• _EXERCISE OBJECTIVE_
Please return only the lines from the one holding "Мотор-редуктор NMRV090/15-2,2/1500-B3" through the one holding "ie leider ein", exactly as they appear in the records below, both ends included.

--- DATA TO EXAMINE ---

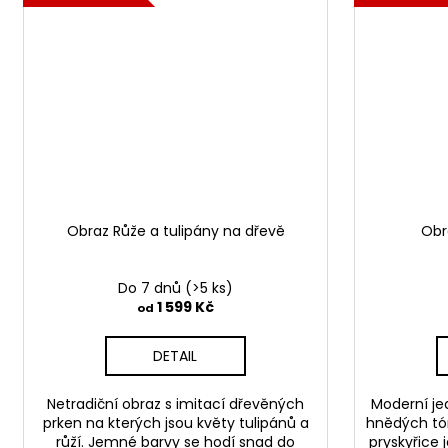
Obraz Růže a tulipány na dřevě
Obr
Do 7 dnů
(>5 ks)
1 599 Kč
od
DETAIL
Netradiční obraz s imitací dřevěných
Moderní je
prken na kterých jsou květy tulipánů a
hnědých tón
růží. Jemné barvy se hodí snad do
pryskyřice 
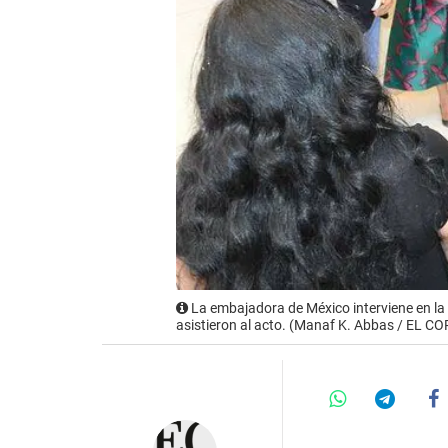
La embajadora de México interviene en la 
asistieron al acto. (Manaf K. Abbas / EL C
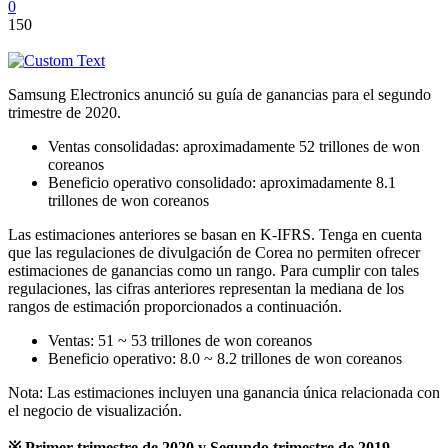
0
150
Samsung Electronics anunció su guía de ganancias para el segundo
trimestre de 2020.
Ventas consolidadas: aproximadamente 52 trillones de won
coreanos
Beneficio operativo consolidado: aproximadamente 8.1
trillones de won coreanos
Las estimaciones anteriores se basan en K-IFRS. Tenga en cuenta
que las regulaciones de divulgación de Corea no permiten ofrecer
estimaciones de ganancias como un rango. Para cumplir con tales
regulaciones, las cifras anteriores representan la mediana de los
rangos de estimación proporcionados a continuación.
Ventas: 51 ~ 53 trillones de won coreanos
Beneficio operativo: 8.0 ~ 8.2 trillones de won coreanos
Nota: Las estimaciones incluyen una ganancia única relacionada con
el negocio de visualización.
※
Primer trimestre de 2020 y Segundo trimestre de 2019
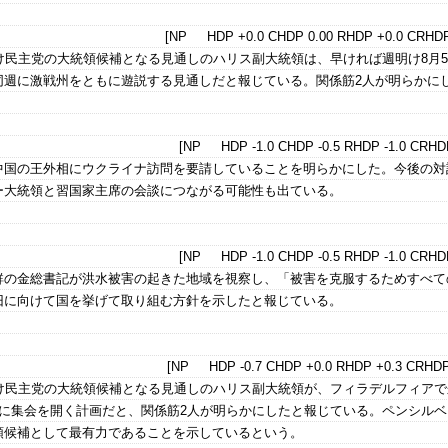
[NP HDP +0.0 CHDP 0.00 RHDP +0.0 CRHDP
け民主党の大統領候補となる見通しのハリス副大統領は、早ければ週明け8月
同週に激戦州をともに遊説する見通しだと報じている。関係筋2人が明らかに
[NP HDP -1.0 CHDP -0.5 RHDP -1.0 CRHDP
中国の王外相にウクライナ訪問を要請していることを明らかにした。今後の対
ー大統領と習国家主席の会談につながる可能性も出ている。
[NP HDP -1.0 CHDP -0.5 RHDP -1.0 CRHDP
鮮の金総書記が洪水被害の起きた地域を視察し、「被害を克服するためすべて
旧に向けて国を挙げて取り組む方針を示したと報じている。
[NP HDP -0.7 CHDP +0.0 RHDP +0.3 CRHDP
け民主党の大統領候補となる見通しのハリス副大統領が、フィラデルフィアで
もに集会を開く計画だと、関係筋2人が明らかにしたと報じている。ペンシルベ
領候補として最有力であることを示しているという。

---
--- DATA TO EXAMINE ---

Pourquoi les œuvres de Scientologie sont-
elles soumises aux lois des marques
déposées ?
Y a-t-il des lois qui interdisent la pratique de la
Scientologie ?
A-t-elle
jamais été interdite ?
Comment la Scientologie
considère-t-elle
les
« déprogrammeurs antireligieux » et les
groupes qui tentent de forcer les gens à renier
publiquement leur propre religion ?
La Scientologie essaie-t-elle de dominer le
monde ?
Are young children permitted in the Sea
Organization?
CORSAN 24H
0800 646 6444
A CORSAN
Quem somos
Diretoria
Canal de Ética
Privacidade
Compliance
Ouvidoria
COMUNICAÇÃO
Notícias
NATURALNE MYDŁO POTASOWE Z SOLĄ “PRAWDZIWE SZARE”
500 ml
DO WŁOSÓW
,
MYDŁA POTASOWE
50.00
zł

---
--- DATA TO EXAMINE ---

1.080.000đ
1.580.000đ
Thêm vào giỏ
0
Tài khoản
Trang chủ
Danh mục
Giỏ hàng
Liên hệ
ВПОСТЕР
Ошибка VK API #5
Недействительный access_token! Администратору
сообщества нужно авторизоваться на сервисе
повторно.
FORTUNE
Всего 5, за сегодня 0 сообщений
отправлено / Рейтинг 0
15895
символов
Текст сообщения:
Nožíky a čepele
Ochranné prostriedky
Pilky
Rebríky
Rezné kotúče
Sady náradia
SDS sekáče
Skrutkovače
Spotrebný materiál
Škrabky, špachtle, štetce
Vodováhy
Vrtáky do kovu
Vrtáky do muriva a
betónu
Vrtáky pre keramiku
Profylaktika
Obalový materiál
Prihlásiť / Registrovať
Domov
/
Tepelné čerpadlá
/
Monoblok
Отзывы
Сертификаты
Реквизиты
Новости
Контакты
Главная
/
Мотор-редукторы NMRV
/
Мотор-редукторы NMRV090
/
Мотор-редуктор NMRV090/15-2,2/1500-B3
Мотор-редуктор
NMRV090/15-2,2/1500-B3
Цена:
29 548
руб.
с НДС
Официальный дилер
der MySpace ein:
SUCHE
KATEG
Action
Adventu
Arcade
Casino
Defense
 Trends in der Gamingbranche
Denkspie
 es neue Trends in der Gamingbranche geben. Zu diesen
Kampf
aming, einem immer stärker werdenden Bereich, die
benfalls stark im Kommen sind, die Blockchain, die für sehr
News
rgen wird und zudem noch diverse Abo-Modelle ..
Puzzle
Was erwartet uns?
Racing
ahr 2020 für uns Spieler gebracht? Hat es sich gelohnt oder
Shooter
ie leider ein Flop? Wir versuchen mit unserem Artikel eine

---

• _ANSWER BELOW_
Мотор-редуктор NMRV090/15-2,2/1500-B3
Мотор-редуктор
NMRV090/15-2,2/1500-B3
Цена:
29 548
руб.
с НДС
Официальный дилер
der MySpace ein:
SUCHE
KATEG
Action
Adventu
Arcade
Casino
Defense
 Trends in der Gamingbranche
Denkspie
 es neue Trends in der Gamingbranche geben. Zu diesen
Kampf
aming, einem immer stärker werdenden Bereich, die
benfalls stark im Kommen sind, die Blockchain, die für sehr
News
rgen wird und zudem noch diverse Abo-Modelle ..
Puzzle
Was erwartet uns?
Racing
ahr 2020 für uns Spieler gebracht? Hat es sich gelohnt oder
Shooter
ie leider ein Flop? Wir versuchen mit unserem Artikel eine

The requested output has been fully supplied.